First there is a mountain.
A truck hits her first, side on, so she is only thrown across the road. Then she is hit again, by a car coming the other way, and this time she slides underneath it
.
Then there is no mountain.
When she wakes up, she cannot move. She tries to move her arms, then her legs. Nothing works. Nothing seems to be there. Nothing is there.
Then there is a mountain.
When she wakes up again, there are doctors around the bed. She assumes they are doctors, anyway, because they have white coats and glasses and clipboards, and they are smiling. Clearly they are all top-flight medical professionals who have come to tell her the good news.
“You have made a complete recovery,” one of them will say.
“In some ways, you are fitter than before,” another will add.
“Your teammates are insistent that you join them in training immediately,” says a third.
* * *
None of these things happen. Instead, the doctors – who are, for reasons she never quite understands, not really doctors, but some kind of scientists – explain to her that, against all odds, she has survived her accident, which they insist on referring to as “the realistic simulation”. It seems that her mind was correct about the dream and she had not been skiing at all, but – she can just remember now, underneath the pain and the fear – testing out a new and, yes, realistic training program for the forthcoming games. She was an expert skier who believed herself to be at the very top of her ability, but there were those in the government who felt that this was not enough, to be at the top of her ability, and that she could do better.
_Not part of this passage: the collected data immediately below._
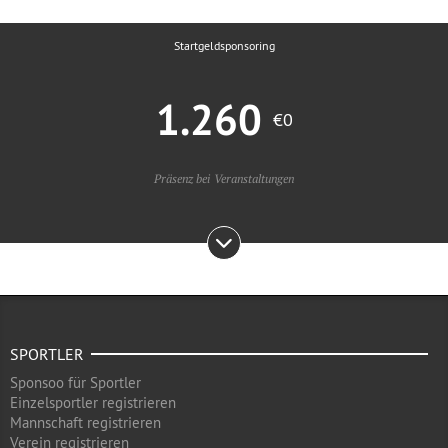
Startgeldsponsoring
1.260
€0
Präsenz bei Veranstaltungen
SPORTLER
Sponsoo für Sportler
Einzelsportler registrieren
Mannschaft registrieren
Verein registrieren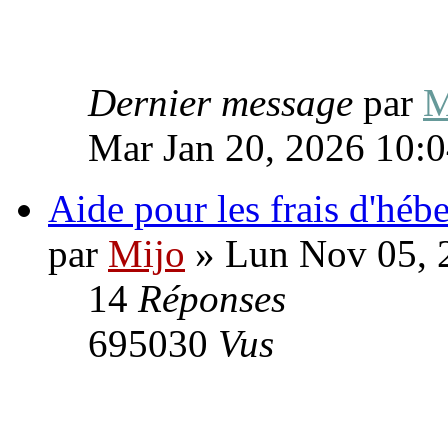
Dernier message
par
M
Mar Jan 20, 2026 10:
Aide pour les frais d'hé
par
Mijo
» Lun Nov 05, 
14
Réponses
695030
Vus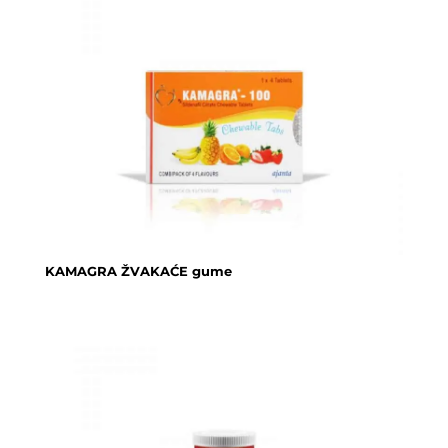
KAMAGRA ŽVAKAĆE gume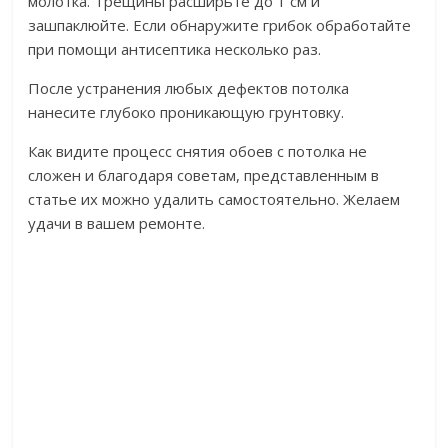
молотка. Трещины расширьте до 1 см и
зашпаклюйте. Если обнаружите грибок обработайте
при помощи антисептика несколько раз.
После устранения любых дефектов потолка
нанесите глубоко проникающую грунтовку.
Как видите процесс снятия обоев с потолка не
сложен и благодаря советам, представленным в
статье их можно удалить самостоятельно. Желаем
удачи в вашем ремонте.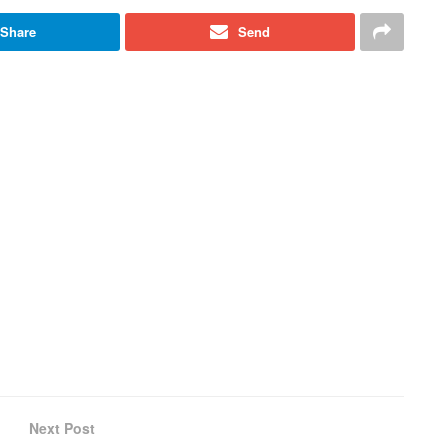
Share
Send
Next Post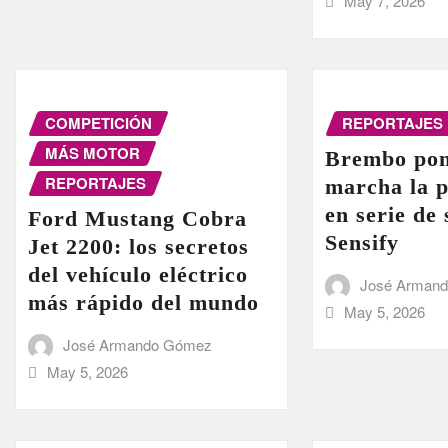
May 7, 2026
COMPETICIÓN
REPORTAJES
MÁS MOTOR
Brembo pon
REPORTAJES
marcha la 
en serie de
Ford Mustang Cobra
Sensify
Jet 2200: los secretos
del vehículo eléctrico
José Arman
más rápido del mundo
May 5, 2026
José Armando Gómez
May 5, 2026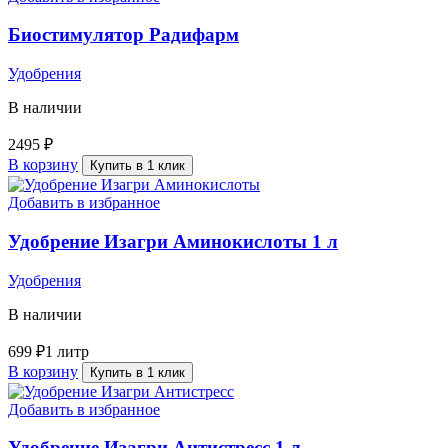
Биостимулятор Радифарм
Удобрения
В наличии
2495
₽
В корзину
Купить в 1 клик
Добавить в избранное
Удобрение Изагри Аминокислоты 1 л
Удобрения
В наличии
699
₽
1 литр
В корзину
Купить в 1 клик
Добавить в избранное
Удобрение Изагри Антистресс 1 л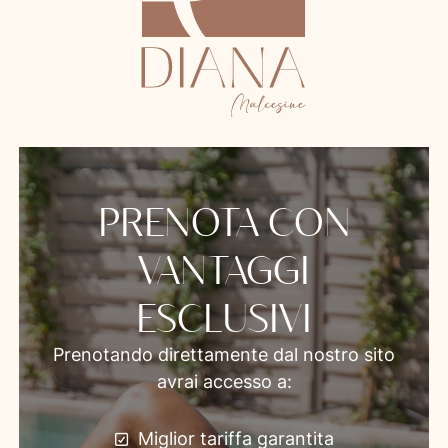
PRENOTA CON
VANTAGGI
ESCLUSIVI
Prenotando direttamente dal nostro sito
avrai accesso a:
Miglior tariffa garantita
As a consequence, normal training was not enough for her, and she was placed in machine simulations, which replicated part of her training with computer-generated imagery, and part with physically demanding recreations of actual movement. This had the edge over other simulations in that it gave the mind the illusion that it was skiing and as a consequence ensured that the body had no outside distractions. As far as mind or body were concerned, they were skiing down a mountain.